__Activity__: From the listing that follows, reproduce only the lines from the one holding "hippopotame" through the one holding "syndicat-cgt-cheminots-lemans.over-blog.com", both included, with no pictures.

** Dataset records follows **

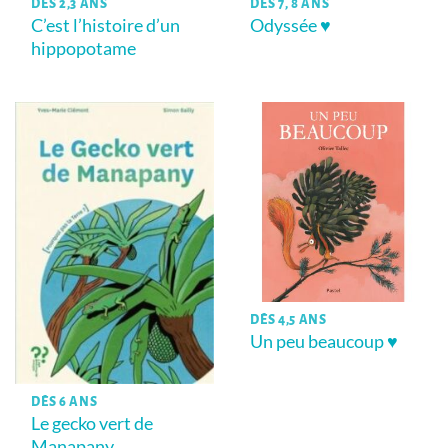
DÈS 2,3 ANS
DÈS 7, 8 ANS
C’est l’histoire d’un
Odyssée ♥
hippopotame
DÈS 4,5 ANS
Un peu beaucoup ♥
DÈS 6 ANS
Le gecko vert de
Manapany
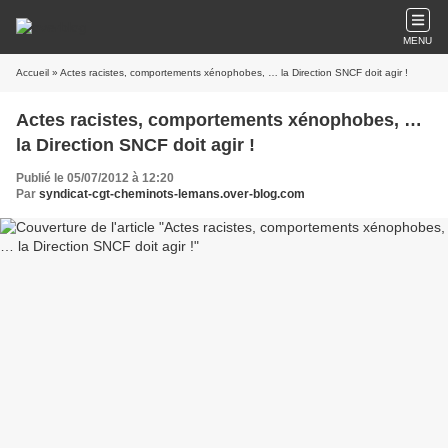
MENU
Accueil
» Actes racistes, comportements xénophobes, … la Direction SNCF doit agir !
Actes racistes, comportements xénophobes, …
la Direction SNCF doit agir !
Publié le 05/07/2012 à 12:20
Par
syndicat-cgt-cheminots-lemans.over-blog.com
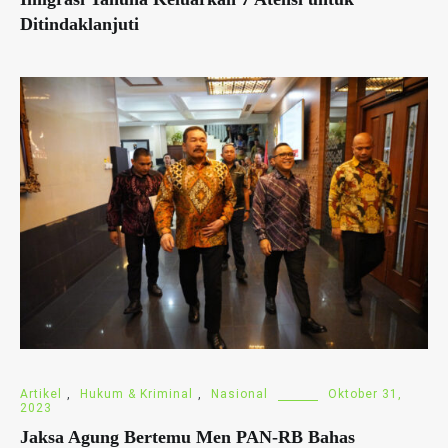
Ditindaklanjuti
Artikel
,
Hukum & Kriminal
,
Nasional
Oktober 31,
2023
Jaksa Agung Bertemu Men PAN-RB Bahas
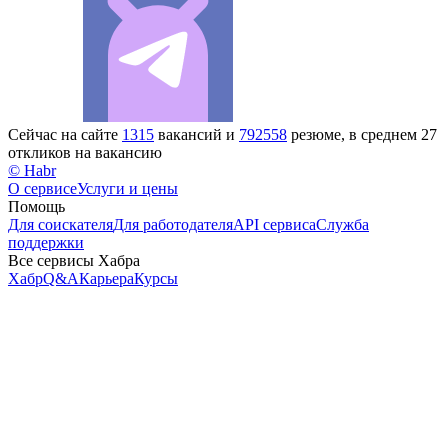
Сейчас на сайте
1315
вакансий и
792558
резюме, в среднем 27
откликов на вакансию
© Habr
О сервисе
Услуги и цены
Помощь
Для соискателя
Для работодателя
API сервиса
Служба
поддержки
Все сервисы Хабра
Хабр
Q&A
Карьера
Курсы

** End of Dataset records **
** Dataset records follows **

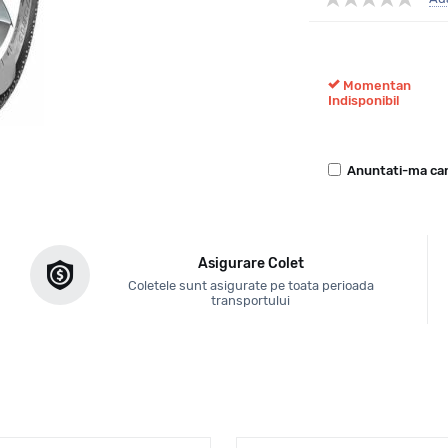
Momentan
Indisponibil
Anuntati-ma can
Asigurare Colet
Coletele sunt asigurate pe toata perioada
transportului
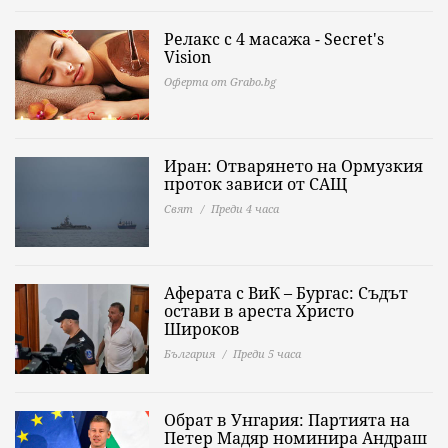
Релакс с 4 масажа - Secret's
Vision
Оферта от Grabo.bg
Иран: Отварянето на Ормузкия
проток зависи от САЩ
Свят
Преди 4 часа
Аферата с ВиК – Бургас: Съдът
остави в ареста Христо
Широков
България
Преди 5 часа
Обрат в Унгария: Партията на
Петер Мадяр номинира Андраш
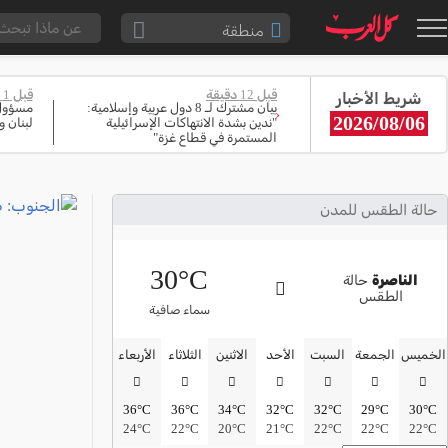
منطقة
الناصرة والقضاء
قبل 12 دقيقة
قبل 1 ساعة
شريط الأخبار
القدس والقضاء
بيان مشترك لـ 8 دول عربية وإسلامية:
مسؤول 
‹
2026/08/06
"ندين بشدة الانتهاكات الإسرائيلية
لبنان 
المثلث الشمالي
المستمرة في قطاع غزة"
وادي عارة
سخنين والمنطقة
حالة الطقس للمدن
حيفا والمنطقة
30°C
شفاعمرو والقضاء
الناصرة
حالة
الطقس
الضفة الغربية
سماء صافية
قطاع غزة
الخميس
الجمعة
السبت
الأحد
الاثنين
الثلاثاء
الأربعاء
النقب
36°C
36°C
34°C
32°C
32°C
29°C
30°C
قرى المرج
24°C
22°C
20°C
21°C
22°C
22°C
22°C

** End of Dataset records **
** Dataset records follows **

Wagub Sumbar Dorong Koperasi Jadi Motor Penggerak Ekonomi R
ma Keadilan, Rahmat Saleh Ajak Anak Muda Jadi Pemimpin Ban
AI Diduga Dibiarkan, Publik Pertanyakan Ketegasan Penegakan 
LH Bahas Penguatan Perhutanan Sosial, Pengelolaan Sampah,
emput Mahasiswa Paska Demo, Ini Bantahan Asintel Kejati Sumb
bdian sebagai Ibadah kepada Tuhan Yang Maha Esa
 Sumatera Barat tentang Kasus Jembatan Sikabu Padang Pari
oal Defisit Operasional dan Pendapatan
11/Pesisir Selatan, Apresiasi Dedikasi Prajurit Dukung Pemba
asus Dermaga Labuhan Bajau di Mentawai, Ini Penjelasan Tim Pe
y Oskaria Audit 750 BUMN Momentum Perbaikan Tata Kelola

** End of Dataset records **

__Response area__:
hippopotame
DÈS 4,5 ANS
Un peu beaucoup ♥
DÈS 6 ANS
Le gecko vert de
Manapany
MENU
Accueil
» Actes racistes, comportements xénophobes, … la Direction SNCF doit agir !
Actes racistes, comportements xénophobes, …
la Direction SNCF doit agir !
Publié le 05/07/2012 à 12:20
Par
syndicat-cgt-cheminots-lemans.over-blog.com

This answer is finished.